Live streams of the heavyweight title fight between Anthony Joshua and Alexander Povetkin are set to spread across Facebook, Twitter and other social media platforms this weekend, prompting warnings of the potential consequences for people who host them.
Previous fights involving WBA, WBO, IBF and IBO champion Joshua have attracted huge amounts of interest, which resulted in large numbers of people turning to illegal sources to watch online for free.
It is estimated that around 4 million people illegally streamed Joshua’s previous fight against the New Zealander Joseph Parker, the majority of which did so from the UK.
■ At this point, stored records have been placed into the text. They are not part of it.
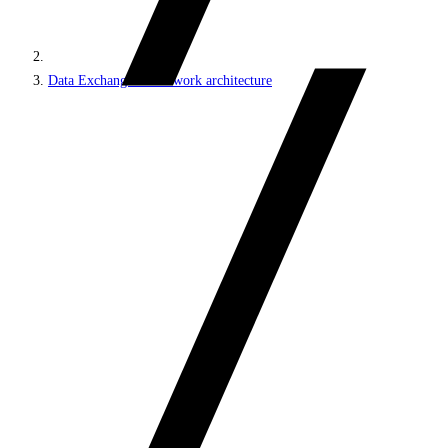
Data Exchange Framework architecture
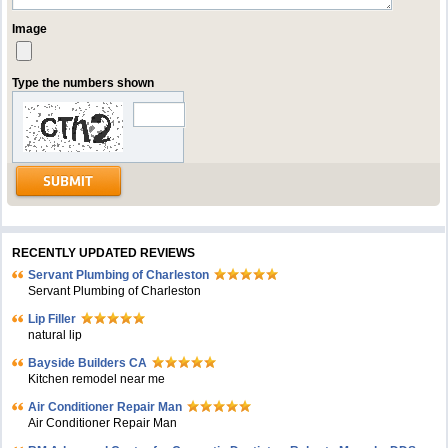
Image
Type the numbers shown
RECENTLY UPDATED REVIEWS
Servant Plumbing of Charleston
Servant Plumbing of Charleston
Lip Filler
natural lip
Bayside Builders CA
Kitchen remodel near me
Air Conditioner Repair Man
Air Conditioner Repair Man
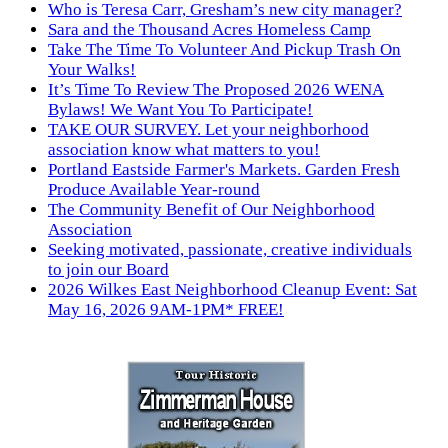
Who is Teresa Carr, Gresham’s new city manager?
Sara and the Thousand Acres Homeless Camp
Take The Time To Volunteer And Pickup Trash On
Your Walks!
It’s Time To Review The Proposed 2026 WENA
Bylaws! We Want You To Participate!
TAKE OUR SURVEY. Let your neighborhood
association know what matters to you!
Portland Eastside Farmer's Markets. Garden Fresh
Produce Available Year-round
The Community Benefit of Our Neighborhood
Association
Seeking motivated, passionate, creative individuals
to join our Board
2026 Wilkes East Neighborhood Cleanup Event: Sat
May 16, 2026 9AM-1PM* FREE!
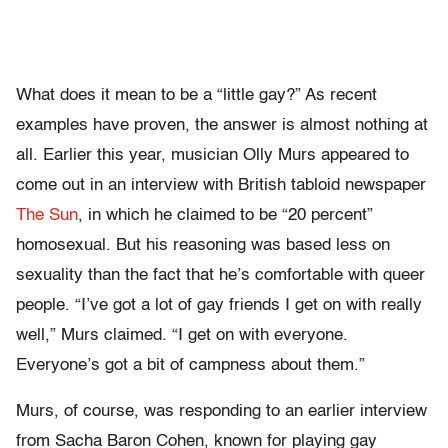
What does it mean to be a “little gay?” As recent
examples have proven, the answer is almost nothing at
all. Earlier this year, musician Olly Murs appeared to
come out in an interview with British tabloid newspaper
The Sun
, in which he claimed to be “20 percent”
homosexual. But his reasoning was based less on
sexuality than the fact that he’s comfortable with queer
people. “I’ve got a lot of gay friends I get on with really
well,” Murs claimed. “I get on with everyone.
Everyone’s got a bit of campness about them.”
Murs, of course, was responding to an earlier interview
from Sacha Baron Cohen, known for playing gay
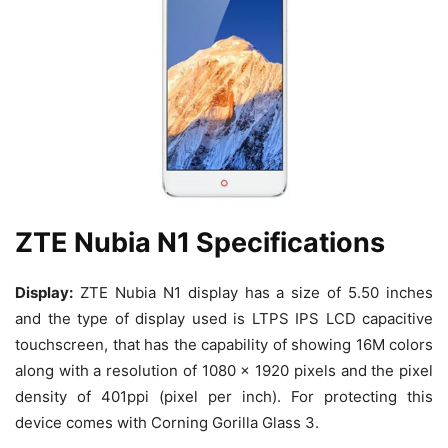
ZTE Nubia N1 Specifications
Display:
ZTE Nubia N1 display has a size of 5.50 inches
and the type of display used is LTPS IPS LCD capacitive
touchscreen, that has the capability of showing 16M colors
along with a resolution of 1080 x 1920 pixels and the pixel
density of 401ppi (pixel per inch). For protecting this
device comes with Corning Gorilla Glass 3.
Alongside pirate streaming sites that are easily accessible through search engines like Google, free streams of the fight also appeared across social media on platforms like Facebook Live and Twitter’s Periscope.
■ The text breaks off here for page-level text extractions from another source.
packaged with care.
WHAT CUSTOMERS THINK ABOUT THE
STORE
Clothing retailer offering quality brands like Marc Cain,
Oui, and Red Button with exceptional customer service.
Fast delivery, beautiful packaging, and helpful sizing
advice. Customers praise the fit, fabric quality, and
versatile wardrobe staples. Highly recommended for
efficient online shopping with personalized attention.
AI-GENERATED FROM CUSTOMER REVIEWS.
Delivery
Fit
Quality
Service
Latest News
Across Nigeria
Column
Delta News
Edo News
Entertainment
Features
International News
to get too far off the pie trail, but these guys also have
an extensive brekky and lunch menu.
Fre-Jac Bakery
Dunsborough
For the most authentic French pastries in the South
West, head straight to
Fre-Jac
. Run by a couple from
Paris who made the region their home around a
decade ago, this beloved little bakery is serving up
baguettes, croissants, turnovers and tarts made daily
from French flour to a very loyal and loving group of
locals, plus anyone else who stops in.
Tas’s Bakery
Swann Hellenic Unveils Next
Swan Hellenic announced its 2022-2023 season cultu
Piracy data specialist MUSO has tracked streams of Joshua’s past fights, with millions of people again expected to seek illegal feeds of his fight against Povetkin.
“Almost 4 million people illegally streamed the Joshua vs Parker bout, with country based loyalty making fight fans from the UK, Nigeria [where Joshua’s mother originates] and New Zealand [where Joseph Parker is from] supporting their fighter by watching online,” Simon Horton, head of software development at MUSO, told The Independent.
According to MUSO’s analysis, the top seven countries that streamed the bout illegally were: United Kingdom, Nigeria, Ghana, Kenya, New Zealand, Fiji and United States of America.
The problem has become especially prevalent on social media, with tools like Facebook Live allowing people to easily share content using just their smartphone. One illegal stream of Joshua’s 2017 fight against Vladimir Klitschko reached over 597,000 people on Facebook.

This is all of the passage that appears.